Work item: In the data below, which lines hold the word "each"? Copy them.

Given data:
=======

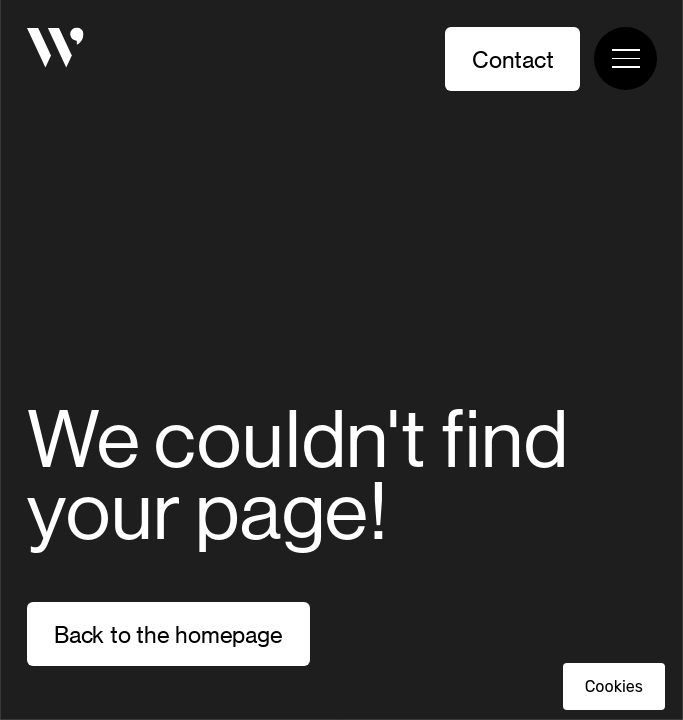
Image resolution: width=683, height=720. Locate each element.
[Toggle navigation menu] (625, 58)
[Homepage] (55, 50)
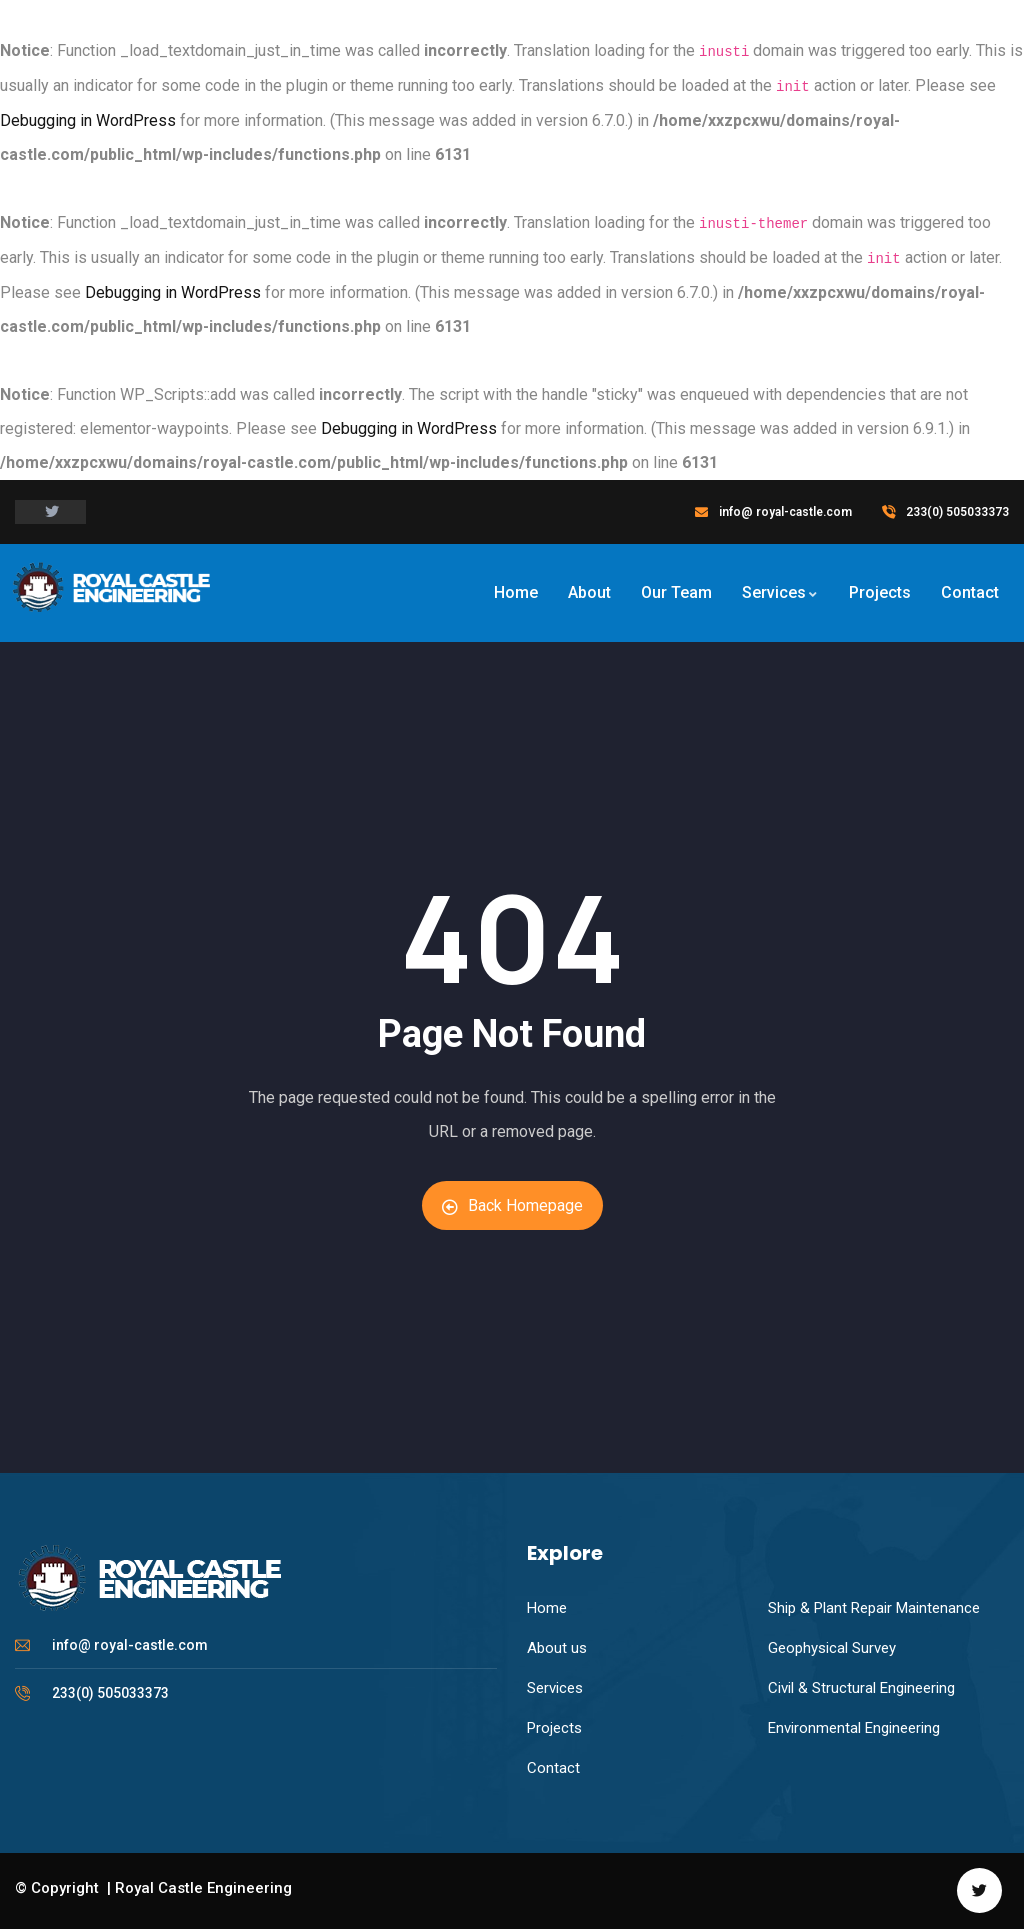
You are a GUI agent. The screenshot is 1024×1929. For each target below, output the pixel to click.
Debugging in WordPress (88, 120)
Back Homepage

=======

Response for this exercise:
Image resolution: width=683, height=720. Locate each element.
You are a GUI agent. The screenshot is 1024×1929. For each target below, output the pixel to click.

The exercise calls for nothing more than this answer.